Task statement. From the line containing "Rennmanövern und viel" to the end of the records below, both included, every line should be repeated exactly; pictures should be dropped.

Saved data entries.
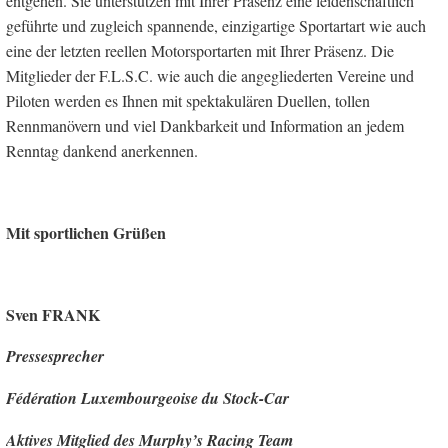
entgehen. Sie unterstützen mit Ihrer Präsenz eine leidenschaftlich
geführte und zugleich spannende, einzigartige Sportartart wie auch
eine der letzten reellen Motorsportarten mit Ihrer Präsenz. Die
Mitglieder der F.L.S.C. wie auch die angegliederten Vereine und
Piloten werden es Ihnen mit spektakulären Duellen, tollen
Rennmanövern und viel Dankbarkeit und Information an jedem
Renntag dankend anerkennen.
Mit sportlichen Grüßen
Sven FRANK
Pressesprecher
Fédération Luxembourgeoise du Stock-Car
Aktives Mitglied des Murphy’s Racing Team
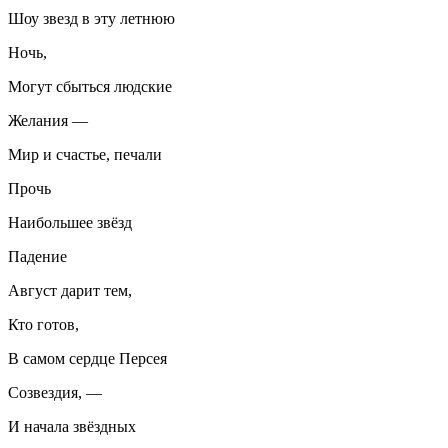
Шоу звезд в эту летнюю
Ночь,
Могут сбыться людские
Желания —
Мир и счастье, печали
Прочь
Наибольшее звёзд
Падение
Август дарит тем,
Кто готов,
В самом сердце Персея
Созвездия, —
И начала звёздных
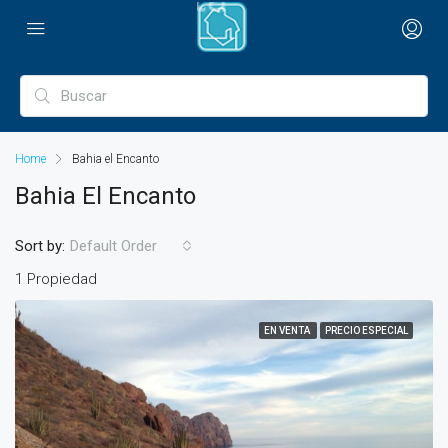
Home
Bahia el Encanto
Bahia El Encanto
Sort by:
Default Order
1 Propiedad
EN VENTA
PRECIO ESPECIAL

Answer section.
Rennmanövern und viel Dankbarkeit und Information an jedem
Renntag dankend anerkennen.
Mit sportlichen Grüßen
Sven FRANK
Pressesprecher
Fédération Luxembourgeoise du Stock-Car
Aktives Mitglied des Murphy’s Racing Team
Шоу звезд в эту летнюю
Ночь,
Могут сбыться людские
Желания —
Мир и счастье, печали
Прочь
Наибольшее звёзд
Падение
Август дарит тем,
Кто готов,
В самом сердце Персея
Созвездия, —
И начала звёздных
Home
Bahia el Encanto
Bahia El Encanto
Sort by:
Default Order
1 Propiedad
EN VENTA
PRECIO ESPECIAL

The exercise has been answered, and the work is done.